No contexto de 1968, a visão oficial nas esferas de poder interno dos EUA era de que as vitórias legislativas do movimento dos direitos civis de 1964 e 1965 já haviam redimido a imagem da América, agora vista como modelo de superioridade democrática. Da mesma forma, essas conquistas eram concessões que legitimariam uma maior repressão do Estado à luta de libertação negra no restante da década de 1960. De fato, a imprensa soviética se manteve atenta à questão racial nos EUA, focando na continuidade do racismo institucional norte-americano com a perseguição aos ativistas afro-americanos, de modo geral, e ao Partido dos Panteras Negras, em particular. Ainda que a maioria dos afro-americanos tivesse abandonado sua estreita aliança com a URSS no fim da década de 1960 – uma realidade agravada pela morte em 1963 do notável intelectual negro W. E. B. Du Bois e a retirada do ator e cantor Paul Robeson de sua militância política pública –, o combate ao racismo continuou a ocupar espaço no campo discursivo soviético.

Direitos humanos ao estilo americano (Pôster soviético de 1978)

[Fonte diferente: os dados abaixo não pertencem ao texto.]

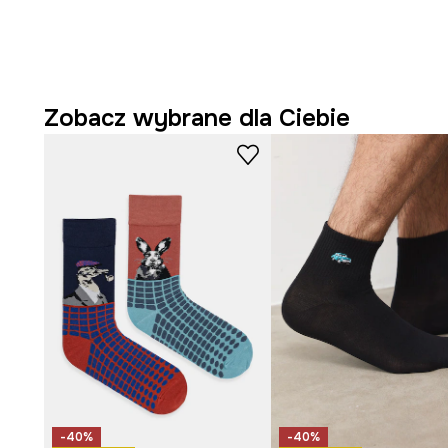
Zobacz wybrane dla Ciebie
-40%
-40%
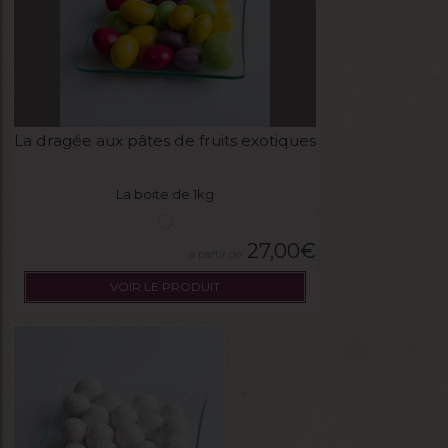
La dragée aux pâtes de fruits exotiques
La boite de 1kg
27,00
€
VOIR LE PRODUIT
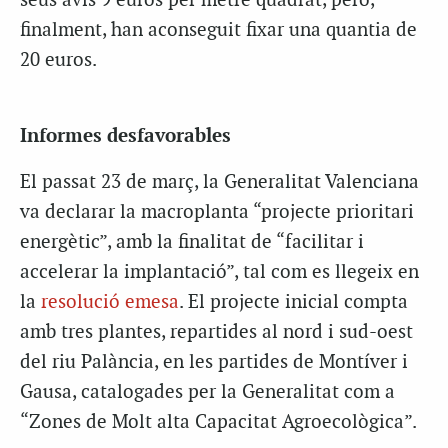
seus avis 9 euros per metre quadrat, però,
finalment, han aconseguit fixar una quantia de
20 euros.
Informes desfavorables
El passat 23 de març, la Generalitat Valenciana
va declarar la macroplanta “projecte prioritari
energètic”, amb la finalitat de “facilitar i
accelerar la implantació”, tal com es llegeix en
la
resolució emesa
. El projecte inicial compta
amb tres plantes, repartides al nord i sud-oest
del riu Palància, en les partides de Montíver i
Gausa, catalogades per la Generalitat com a
“Zones de Molt alta Capacitat Agroecològica”.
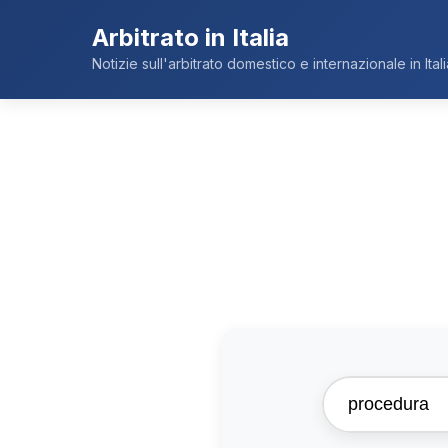
Arbitrato in Italia
Notizie sull'arbitrato domestico e internazionale in Itali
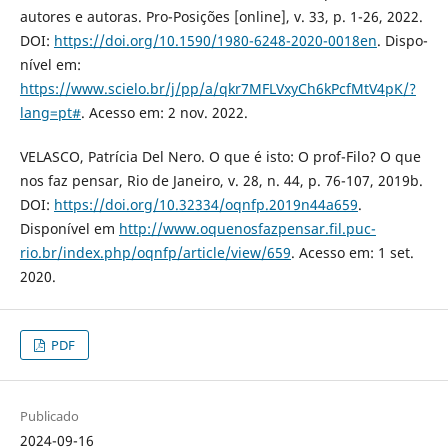
autores e autoras. Pro-Posições [online], v. 33, p. 1-26, 2022.
DOI:
https://doi.org/10.1590/1980-6248-2020-0018en
. Dispo-
nível em:
https://www.scielo.br/j/pp/a/qkr7MFLVxyCh6kPcfMtV4pK/?
lang=pt#
. Acesso em: 2 nov. 2022.
VELASCO, Patrícia Del Nero. O que é isto: O prof-Filo? O que
nos faz pensar, Rio de Janeiro, v. 28, n. 44, p. 76-107, 2019b.
DOI:
https://doi.org/10.32334/oqnfp.2019n44a659
.
Disponível em
http://www.oquenosfazpensar.fil.puc-
rio.br/index.php/oqnfp/article/view/659
. Acesso em: 1 set.
2020.
PDF
Publicado
2024-09-16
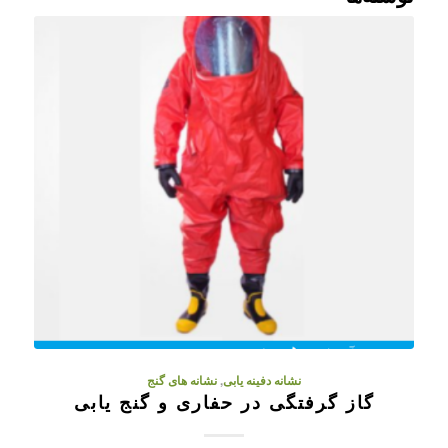
نشانه دفینه یابی
,
نشانه های گنج
گاز گرفتگی در حفاری و گنج یابی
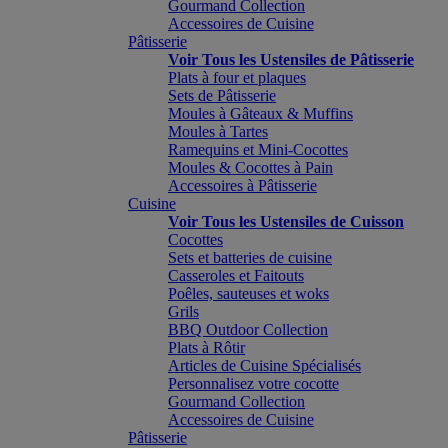
Gourmand Collection
Accessoires de Cuisine
Pâtisserie
Voir Tous les Ustensiles de Pâtisserie
Plats à four et plaques
Sets de Pâtisserie
Moules à Gâteaux & Muffins
Moules à Tartes
Ramequins et Mini-Cocottes
Moules & Cocottes à Pain
Accessoires à Pâtisserie
Cuisine
Voir Tous les Ustensiles de Cuisson
Cocottes
Sets et batteries de cuisine
Casseroles et Faitouts
Poêles, sauteuses et woks
Grils
BBQ Outdoor Collection
Plats à Rôtir
Articles de Cuisine Spécialisés
Personnalisez votre cocotte
Gourmand Collection
Accessoires de Cuisine
Pâtisserie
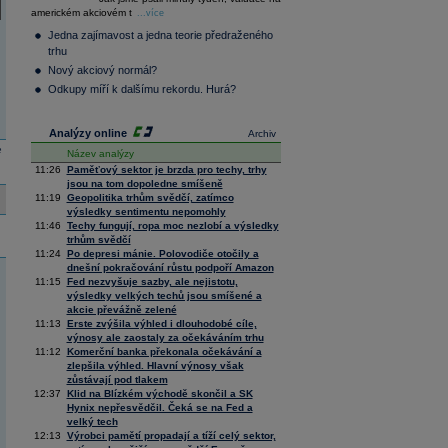
36 128,57
-0,05
americkém akciovém t
Composite
...více
Index
Jedna zajímavost a jedna teorie předraženého
XETRA
trhu
Tecdax
4 000,99
1,37
Nový akciový normál?
Performance
index
Odkupy míří k dalšímu rekordu. Hurá?
Analýzy online
Archiv
e
Název analýzy
11:26
Paměťový sektor je brzda pro techy, trhy
jsou na tom dopoledne smíšeně
11:19
Geopolitika trhům svědčí, zatímco
výsledky sentimentu nepomohly
11:46
Techy fungují, ropa moc nezlobí a výsledky
trhům svědčí
11:24
Po depresi mánie. Polovodiče otočily a
dnešní pokračování růstu podpoří Amazon
11:15
Fed nezvyšuje sazby, ale nejistotu,
výsledky velkých techů jsou smíšené a
akcie převážně zelené
11:13
Erste zvýšila výhled i dlouhodobé cíle,
výnosy ale zaostaly za očekáváním trhu
11:12
Komerční banka překonala očekávání a
zlepšila výhled. Hlavní výnosy však
zůstávají pod tlakem
12:37
Klid na Blízkém východě skončil a SK
Hynix nepřesvědčil. Čeká se na Fed a
velký tech
12:13
Výrobci pamětí propadají a tíží celý sektor,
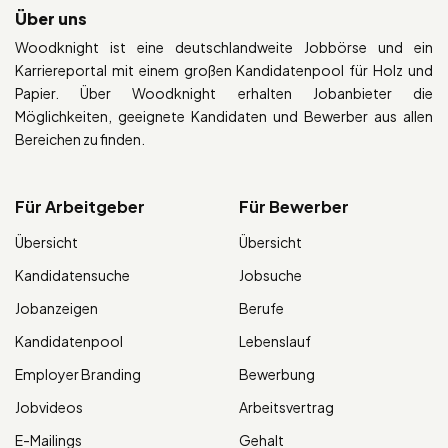
Über uns
Woodknight ist eine deutschlandweite Jobbörse und ein
Karriereportal mit einem großen Kandidatenpool für Holz und
Papier. Über Woodknight erhalten Jobanbieter die
Möglichkeiten, geeignete Kandidaten und Bewerber aus allen
Bereichen zu finden.
Für Arbeitgeber
Für Bewerber
Übersicht
Übersicht
Kandidatensuche
Jobsuche
Jobanzeigen
Berufe
Kandidatenpool
Lebenslauf
Employer Branding
Bewerbung
Jobvideos
Arbeitsvertrag
E-Mailings
Gehalt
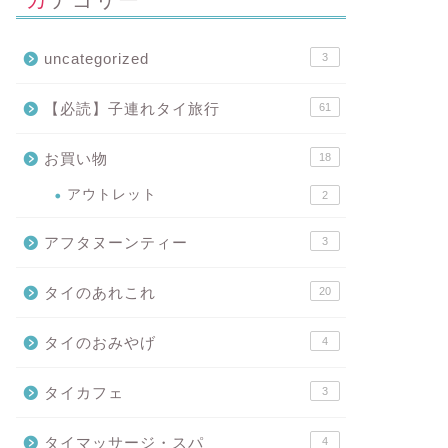
uncategorized
3
【必読】子連れタイ旅行
61
お買い物
18
アウトレット
2
アフタヌーンティー
3
タイのあれこれ
20
タイのおみやげ
4
タイカフェ
3
タイマッサージ・スパ
4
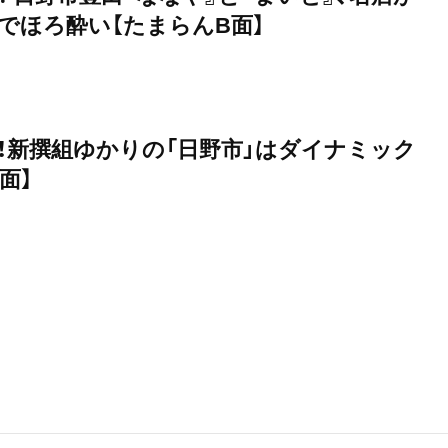
でほろ酔い【たまらんB面】
！新撰組ゆかりの「日野市」はダイナミック
面】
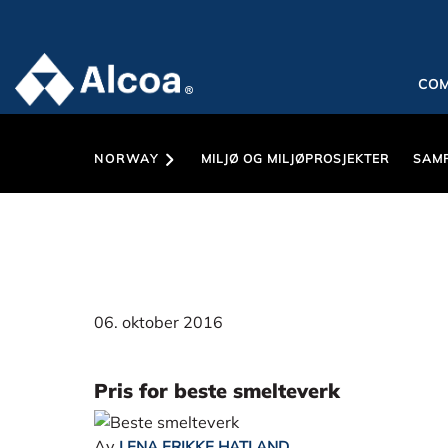
CO
NORWAY
MILJØ OG MILJØPROSJEKTER
SAM
06. oktober 2016
Pris for beste smelteverk
Av
LENA ERIKKE HATLAND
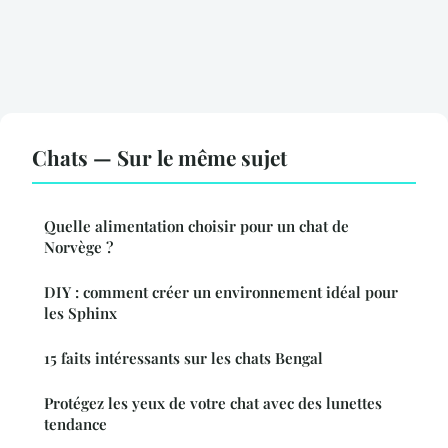
Chats — Sur le même sujet
Quelle alimentation choisir pour un chat de
Norvège ?
DIY : comment créer un environnement idéal pour
les Sphinx
15 faits intéressants sur les chats Bengal
Protégez les yeux de votre chat avec des lunettes
tendance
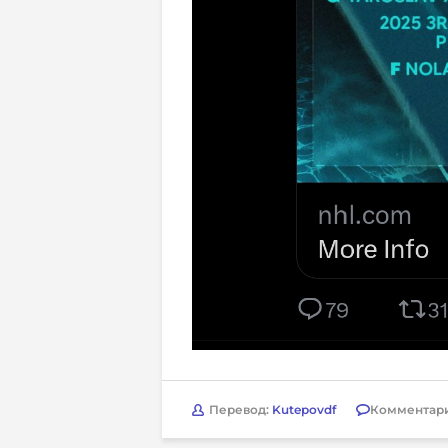
Перевод:
Kutepovdf
Комментар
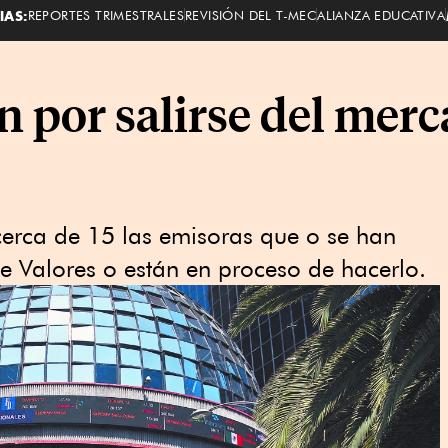
IAS:
REPORTES TRIMESTRALES
REVISIÓN DEL T-MEC
ALIANZA EDUCATIVA
 por salirse del merc
 cerca de 15 las emisoras que o se han
e Valores o están en proceso de hacerlo.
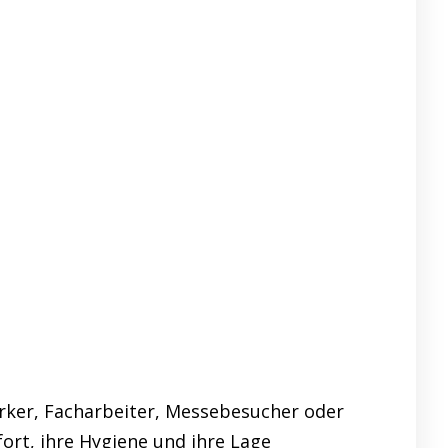
ker, Facharbeiter, Messebesucher oder
fort, ihre Hygiene und ihre Lage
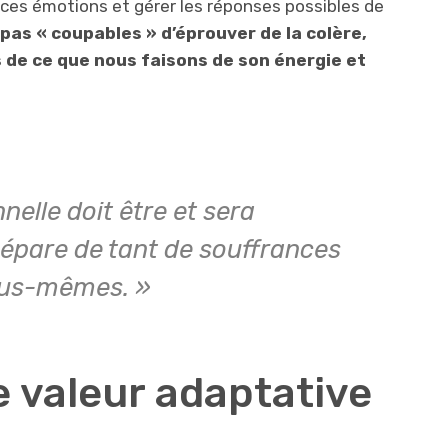
ces émotions et gérer les réponses possibles de
as « coupables » d’éprouver de la colère,
de ce que nous faisons de son énergie et
elle doit être et sera
sépare de tant de souffrances
nous-mêmes. »
e valeur adaptative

Os jornalistas soviéticos e as próprias autoridades da KGB questionavam como tal repressão aos Panteras Negras era válida nos EUA sob o pretexto de segurança nacional, mas as mesmas prerrogativas eram desprezadas pelos norte-americanos quando Moscou reprimia o movimento dos dissidentes políticos. Nesse sentido, a abordagem da imprensa soviética quanto à ascensão do chamado movimento de direitos humanos em suas próprias fronteiras era diametralmente diferente.

“Antissoviéticos” e “traidores”

Em um exemplo evocado pela historiadora Meredith L. Roman, o Izvestia – antigo Diário Oficial na URSS de 1917 até 1991 – publicou, em sua edição de 18 de dezembro de 1970, uma longa declaração de protesto da chefe do Comitê de Mulheres Soviéticas e primeira mulher a ter ido ao espaço, Valentina Tereshkova, em que a cosmonauta condenava as acusações criminais contra a militante norte-americana Angela Davis como um “linchamento legal”. Por outro lado, no dia anterior, o Pravda, em um artigo intitulado “A Pobreza do Anticomunismo”, havia identificado os dissidentes soviéticos como um “grupo lamentável de renegados que imploram por uísque e cigarros em troca de vil invenções” sobre a vida na URSS. O autor desse artigo, I. Aleksandrov, insistiu que os jornalistas dos EUA somente elogiavam esses traidores como heróis a fim de distrair os norte-americanos quanto aos limites internos de suas liberdades, tais quais evidenciados na “vergonhosa perseguição a Angela Davis”.

Quando os principais veículos jornalísticos da URSS reconheceram a existência desse movimento, a referência predominante aos dissidentes era como “renegados”, “elementos antissociais”, “traidores” e “antipatriotas”. Acusados de estarem a frente de “atividades antissoviéticas”, muitos desses ativistas preferiam ser chamados de defensores de direitos (pravozashchitniki) em vez do termo ocidental “dissidentes” ou do termo russo inakomysliashchie (“aqueles que pensam de maneira diferente”). A partir da segunda metade dos anos 1960, eles se apresentavam como denunciantes do “retorno do país à violência stalinista e à ilegalidade”.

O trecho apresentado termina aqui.